Kazimir Malevich was born Kazimierz Malewicz to a Polish family, who settled near Kiev in Kiev Governorate of the Russian Empire during the partitions of Poland. His parents, Ludwika and Seweryn Malewicz, were Roman Catholic like most ethnic Poles, though his father attended Orthodox services as well. They both had fled from the former eastern territories of the Commonwealth (present-day Kopyl Region of Belarus) to Kiev in the aftermath of the failed Polish January Uprising of 1863 against the tsarist army. His native language was Polish though he spoke Ukrainian in public. Subsequently, Malevich even wrote a series of articles about art in Ukrainian.
Kazimir's father managed a sugar factory. Kazimir was the first of fourteen children, only nine of whom survived into adulthood. His family moved often and he spent most of his childhood in the villages of Ukraine, amidst sugar-beet plantations, far from centers of culture. Until age twelve he knew nothing of professional artists, although art had surrounded him in childhood. He delighted in peasant embroidery, and in decorated walls and stoves. He was able to paint in the peasant style. He studied drawing in Kiev from 1895 to 1896.

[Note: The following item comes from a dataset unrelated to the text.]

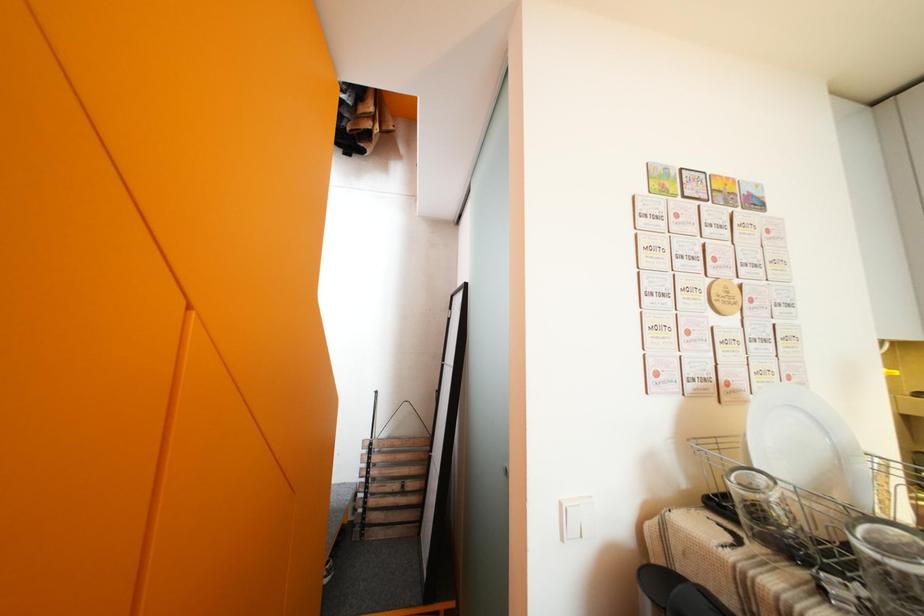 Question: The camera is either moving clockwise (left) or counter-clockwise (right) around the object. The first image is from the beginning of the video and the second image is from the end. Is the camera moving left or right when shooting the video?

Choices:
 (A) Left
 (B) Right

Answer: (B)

From 1896 to 1904 Kazimir Malevich lived in Kursk. In 1904, after the death of his father, he moved to Moscow. He studied at the Moscow School of Painting, Sculpture, and Architecture from 1904 to 1910 and in the studio of Fedor Rerberg in Moscow (1904 to 1910). In 1911 he participated in the second exhibition of the group, Soyuz Molodyozhi (Union of Youth) in St. Petersburg, together with Vladimir Tatlin and, in 1912, the group held its third exhibition, which included works by Aleksandra Ekster, Tatlin, and others. In the same year he participated in an exhibition by the collective, Donkey's Tail in Moscow. By that time his works were influenced by Natalia Goncharova and Mikhail Larionov, Russian avant-garde painters, who were particularly interested in Russian folk art called lubok. Malevich described himself as painting in a "Cubo-Futuristic" style in 1912. In March 1913 a major exhibition of Aristarkh Lentulov's paintings opened in Moscow. The effect of this exhibition was comparable with that of Paul Cézanne in Paris in 1907, as all the main Russian avant-garde artists of the time (including Malevich) immediately absorbed the cubist principles and began using them in their works. Already in the same year the Cubo-Futurist opera, Victory Over the Sun, with Malevich's stage-set, became a great success. In 1914 Malevich exhibited his works in the Salon des Indépendants in Paris together with Alexander Archipenko, Sonia Delaunay, Aleksandra Ekster, and Vadim Meller, among others. Malevich also co-illustrated, with Pavel Filonov, Selected Poems with Postscript, 1907–1914 by Velimir Khlebnikov and another work by Khlebnikov in 1914 titled Roar! Gauntlets, 1908–1914, with Vladimir Burliuk.